The field from which Eni and BP should extract natural gas is even bigger than Egypt’s giant offshore field of Zohr, Bengdara said in an interview with Sky News Arabia. Eni will also invest $8bn to develop natural gas fields in Western Libya, with the country expecting between $35bn and $37bn in oil revenue this year, he adds.

There are several question marks around offshore drilling in Libya’s offshore zone.

There is some potential in this agreement, but critics say it’s still too early to determine whether that could be really of help as Libya seeks to boost its exports to Europe, which is grappling with an energy crisis stemming from Russia’s invasion of Ukraine.

Last year, Libya said it had generated revenues of more than $21.5bn from its oil and gas exports, which marked its highest figure in five years.

“There are several question marks around offshore drilling in Libya’s offshore zone. Barring the Tripolitanian Basin, which has two offshore projects, the other parts of the sea are under-appraised and untapped,” says Viktor Katona, lead crude analyst at data and analytics firm Kpler.

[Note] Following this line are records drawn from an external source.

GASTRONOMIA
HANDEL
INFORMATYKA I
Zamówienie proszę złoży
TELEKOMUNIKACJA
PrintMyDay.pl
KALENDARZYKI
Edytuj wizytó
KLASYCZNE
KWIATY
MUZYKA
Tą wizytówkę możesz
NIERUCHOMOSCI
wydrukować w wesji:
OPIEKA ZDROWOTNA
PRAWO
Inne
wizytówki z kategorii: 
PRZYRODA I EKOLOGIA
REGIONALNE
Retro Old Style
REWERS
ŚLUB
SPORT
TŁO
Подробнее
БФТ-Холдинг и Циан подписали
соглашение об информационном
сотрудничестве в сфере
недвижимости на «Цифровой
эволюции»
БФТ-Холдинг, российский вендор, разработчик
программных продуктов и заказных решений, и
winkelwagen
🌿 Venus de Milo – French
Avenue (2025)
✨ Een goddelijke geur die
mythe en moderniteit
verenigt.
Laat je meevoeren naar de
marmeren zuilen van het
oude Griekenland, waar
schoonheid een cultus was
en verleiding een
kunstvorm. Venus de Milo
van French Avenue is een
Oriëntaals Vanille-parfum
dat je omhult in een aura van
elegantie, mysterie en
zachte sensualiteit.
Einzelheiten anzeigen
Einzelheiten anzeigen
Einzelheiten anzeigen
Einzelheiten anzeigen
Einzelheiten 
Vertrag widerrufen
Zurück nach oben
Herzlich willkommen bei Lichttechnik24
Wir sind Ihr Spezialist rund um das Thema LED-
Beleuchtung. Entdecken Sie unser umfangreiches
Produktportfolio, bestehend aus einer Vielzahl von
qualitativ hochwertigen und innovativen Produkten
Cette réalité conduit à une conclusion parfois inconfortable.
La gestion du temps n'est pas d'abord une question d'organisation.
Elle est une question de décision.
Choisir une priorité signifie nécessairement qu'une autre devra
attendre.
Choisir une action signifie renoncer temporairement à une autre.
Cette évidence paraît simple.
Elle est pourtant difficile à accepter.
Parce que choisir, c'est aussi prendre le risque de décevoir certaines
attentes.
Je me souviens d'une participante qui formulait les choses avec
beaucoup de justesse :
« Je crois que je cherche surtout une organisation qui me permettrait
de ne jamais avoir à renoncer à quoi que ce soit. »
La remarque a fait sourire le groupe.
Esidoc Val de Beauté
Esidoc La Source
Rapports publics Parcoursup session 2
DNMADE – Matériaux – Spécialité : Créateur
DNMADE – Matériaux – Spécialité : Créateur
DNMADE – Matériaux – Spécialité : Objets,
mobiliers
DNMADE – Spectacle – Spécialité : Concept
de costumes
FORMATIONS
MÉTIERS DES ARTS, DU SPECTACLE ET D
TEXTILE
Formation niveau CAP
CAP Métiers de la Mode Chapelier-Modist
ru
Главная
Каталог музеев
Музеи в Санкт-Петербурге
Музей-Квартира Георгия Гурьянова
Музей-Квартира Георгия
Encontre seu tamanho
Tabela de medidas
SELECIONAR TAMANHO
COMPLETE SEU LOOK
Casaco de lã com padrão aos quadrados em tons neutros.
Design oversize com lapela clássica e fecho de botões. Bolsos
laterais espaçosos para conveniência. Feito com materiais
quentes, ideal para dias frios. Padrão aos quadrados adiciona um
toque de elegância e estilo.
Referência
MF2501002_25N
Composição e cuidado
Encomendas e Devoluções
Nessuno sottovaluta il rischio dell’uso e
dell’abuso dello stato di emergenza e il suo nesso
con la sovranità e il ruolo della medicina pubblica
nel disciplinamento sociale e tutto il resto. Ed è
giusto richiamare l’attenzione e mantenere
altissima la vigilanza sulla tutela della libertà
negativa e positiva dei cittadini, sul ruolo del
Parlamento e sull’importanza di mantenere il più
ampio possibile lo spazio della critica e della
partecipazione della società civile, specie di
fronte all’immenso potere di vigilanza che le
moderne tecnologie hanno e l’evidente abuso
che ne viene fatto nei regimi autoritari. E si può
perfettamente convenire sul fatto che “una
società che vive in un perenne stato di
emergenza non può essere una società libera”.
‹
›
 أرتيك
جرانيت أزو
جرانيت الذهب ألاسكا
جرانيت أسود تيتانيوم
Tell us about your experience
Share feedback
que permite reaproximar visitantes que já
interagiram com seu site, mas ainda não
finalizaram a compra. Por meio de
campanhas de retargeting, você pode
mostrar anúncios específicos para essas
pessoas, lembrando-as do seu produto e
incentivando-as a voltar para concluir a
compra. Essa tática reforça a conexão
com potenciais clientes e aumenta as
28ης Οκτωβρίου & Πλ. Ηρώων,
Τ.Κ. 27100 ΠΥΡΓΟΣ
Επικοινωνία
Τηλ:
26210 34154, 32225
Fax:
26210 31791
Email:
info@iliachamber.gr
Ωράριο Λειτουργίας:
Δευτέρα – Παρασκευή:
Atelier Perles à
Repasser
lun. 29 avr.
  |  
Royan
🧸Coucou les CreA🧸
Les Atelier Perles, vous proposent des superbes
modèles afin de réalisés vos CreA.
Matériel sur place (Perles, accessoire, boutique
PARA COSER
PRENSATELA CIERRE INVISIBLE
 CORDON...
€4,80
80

“So the idea that another Zohr is waiting there at the bottom of Libya’s territorial waters is by no means a guarantee and much of the rhetoric spinning the exploration drive of ENI/BP is very premature. Second, even if there is anything in there, most probably it’s going to be natural gas and most probably it would end up in Italy, a country that really is seeking to diversify its sources of gas, with it having no nuclear recourse option,” says Katona.

Infrastructure to export?

In October, local Libyan reports said the North African country was also considering building a new pipeline parallel to the Greenstream, which runs from Western Libya to the Italian island of Sicily.

The reports quoted oil and gas minister Mohammed Aoun saying it could take between four to six months to complete the pipeline. This target had also been deemed unrealistic by critics, even though it raised hopes that Libya could benefit from Europe’s growing need for gas in the winter.

  • In 2020, Libya’s natural gas exports amounted to 4.87bn cubic metres, according to data provider Statista. That’s far behind the continent’s top exporter Algeria, which exported about 40bn cubic metres in the same year.
  • Earlier this year, Algeria signed a deal with Italy to increase its gas supply to the European country by around 40%.

“Libya’s production is very hard to increase in the current political context, which is not conducive to foreign investment,” says Fabiani.

“In the short run, Libya is more likely to focus on maintaining existing oil and gas production levels, rather than rapidly ramping up output and exports.”